Der 1.Mai in Ulm
Es gibt Momente im Leben, da verändert sich eine Situation komplett, so dass das eigene Gehirn gar nicht reagieren kann. Augenblicke, in denen man nicht darüber nachdenkt, was zu tun ist, sondern es einfach weiß. Heute gab es so einen Moment. Ich bin gerade mit ein paar Freunden in den Reihen der Front Deutscher Äpfel gelaufen, während wir alle zusammen “Was gibt der deutschen Jugend Kraft? Apfelsaft! Apfelsaft!” gebrüllt und die -- einige hundert Meter von uns entfernten -- Neonazis beobachtet haben. Die Nazis wurden bei ihrer Demonstration von der Polizei geschützt und vor der Polizei standen die Reihen der Linksextremen, die plötzlich anfingen, mit Steinen und Flaschen zu werfen.
Vielen Dank von meiner Seite, liebe Autonome, das habt ihr prima hingekriegt. Ich denke jedem ist klar, wie die Polizei reagiert hat und ich glaube nicht, dass ich hinzufügen muss, dass sie keinen Unterschied mehr zwischen Linksradikalen, Äpfeln und Schaulustigen gemacht hat. Was ich sagen kann ist, dass ich wohl einer der wenigen in den vorderen Reihen war, die nicht von Pfefferspray getroffen wurden -- Mensch, was sind wir gerannt.
Aber kommen wir erst einmal zum Anfang der Gegendemo, die ungefähr um halb elf begonnen hat. Nachdem ein schwarzer Block von der Polizei in einer Gasse eingesperrt wurde, weil die Autonomen die Polizisten sinnlos mit Steinen und Flaschen beworfen haben, ist die Demo sehr friedlich verlaufen -- die Menschen hatten Spaß und es war toll mit anzusehen, wie sich die Ulmer für ihre Stadt aufgerafft haben. Danach hat sich ein großer Teil der Demonstranten zum Bahnhof begeben, um die ungebetenen rechtsextremen Gäste in Empfang zu nehmen. Auch dabei ist alles friedlich zugegangen, wobei ich wieder einmal nicht eingesehen habe, wieso man die Polizei ausbuhen soll -- sie ist schließlich nur zum Schutz aller Beteiligten da und nicht, weil sie Bock hat jemandem in die Fresse zu hauen.

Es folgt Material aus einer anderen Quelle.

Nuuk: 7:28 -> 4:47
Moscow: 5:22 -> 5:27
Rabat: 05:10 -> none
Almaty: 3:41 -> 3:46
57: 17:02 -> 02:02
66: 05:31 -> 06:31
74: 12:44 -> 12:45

Als die Nazis mit ihrer Demonstration begonnen haben, haben wir uns in die Einkaufsstraße begeben, wo wir uns dann wie gesagt der FDÄ angeschlossen haben. Die Leute fand ich übrigens wirklich prima, sie haben sich friedlich verhalten, waren fröhlich und haben fleißig ihre Parolen herumposaunt. Nach besagter Szene aus dem ersten Absatz hat sich die FDÄ glaube ich noch einmal zusammengerauft, wir sind aber zurück auf den Münsterplatz gegangen und haben uns noch ein bisschen den Auftritt von Konstantin Wecker angehört, der mir echt gut gefallen hat. Auch dort war die Stimmung nebenbei gesagt bestens -- alles friedlich und keine Krawalle.

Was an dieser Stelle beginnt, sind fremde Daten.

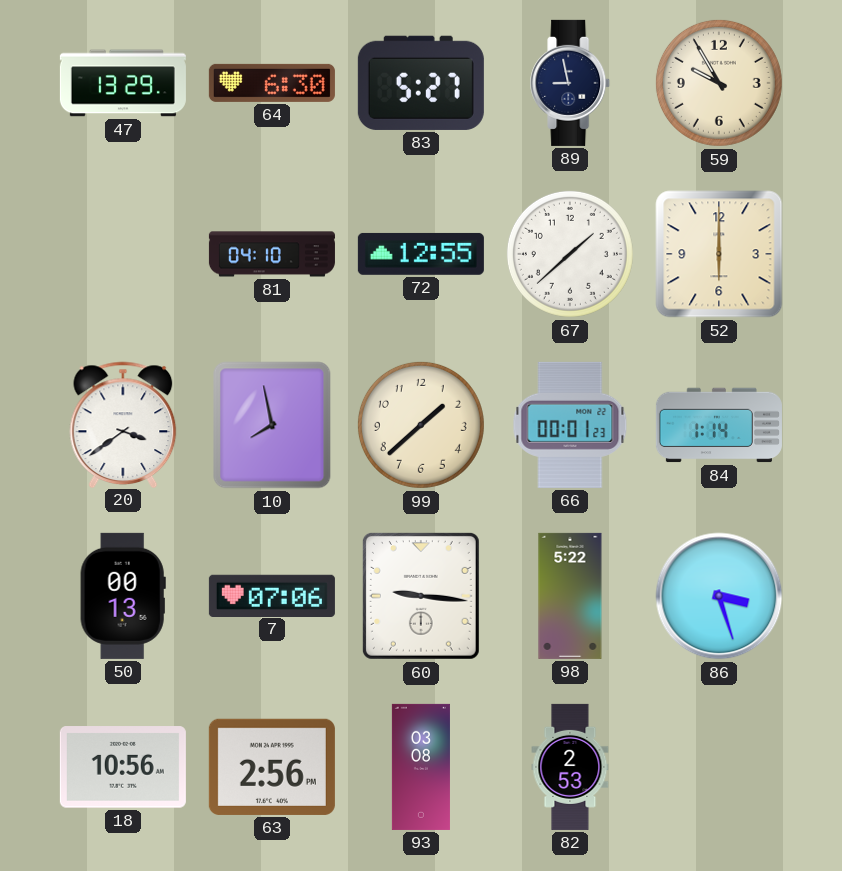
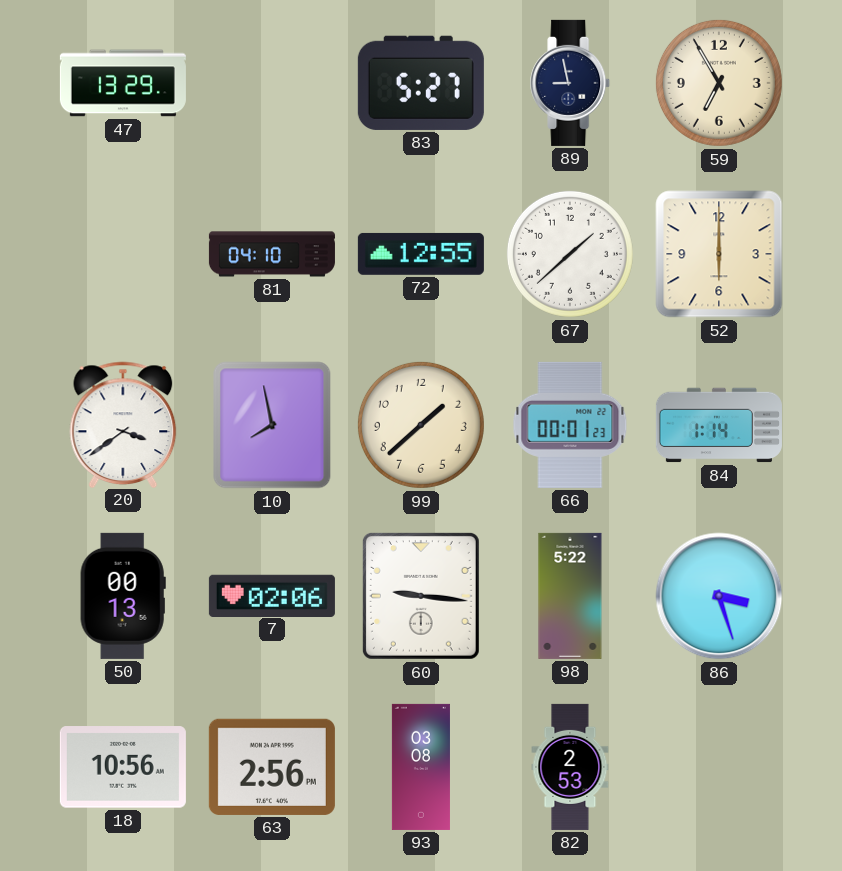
64: 6:30 -> none
59: 9:55 -> 6:55
7: 07:06 -> 02:06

Neben den Neonazis gab es heute in meinen Augen noch zwei Gruppen, die sich falsch verhalten haben. Zuallererst natürlich die Autonomen, die durch ihre unsinnigen Auseinandersetzungen mit der Polizei genau das erreicht haben, was die Nazis sich von ihnen gewünscht hatten. Zudem hat sich die Polizei teilweise sehr unprofessionell verhalten, weil sie bei ihrer Gegenwehr keine Rücksicht auf friedliche Demonstranten genommen hat. Ein Mädchen ist von einem Polizeipferd über den Haufen gerannt worden, andere Demonstranten sind bei der Flucht gestürzt oder haben sich anderweitig verletzt. All diese Verletzungen hätte man verhindern können und ich denke es war ein ziemlich großes Glück, dass nichts schlimmeres passiert ist. Auch die Polizisten, die den schwarzen Block eingesperrt haben, kann ich nur kritisieren: Liebe Leute, wieso habt ihr denn die Menschenrechtler nicht durchgelassen, die den Autonomen nach stundenlangem Warten etwas zu essen bringen wollten? Dachtet ihr, dadurch würden sich die Demonstranten bessern?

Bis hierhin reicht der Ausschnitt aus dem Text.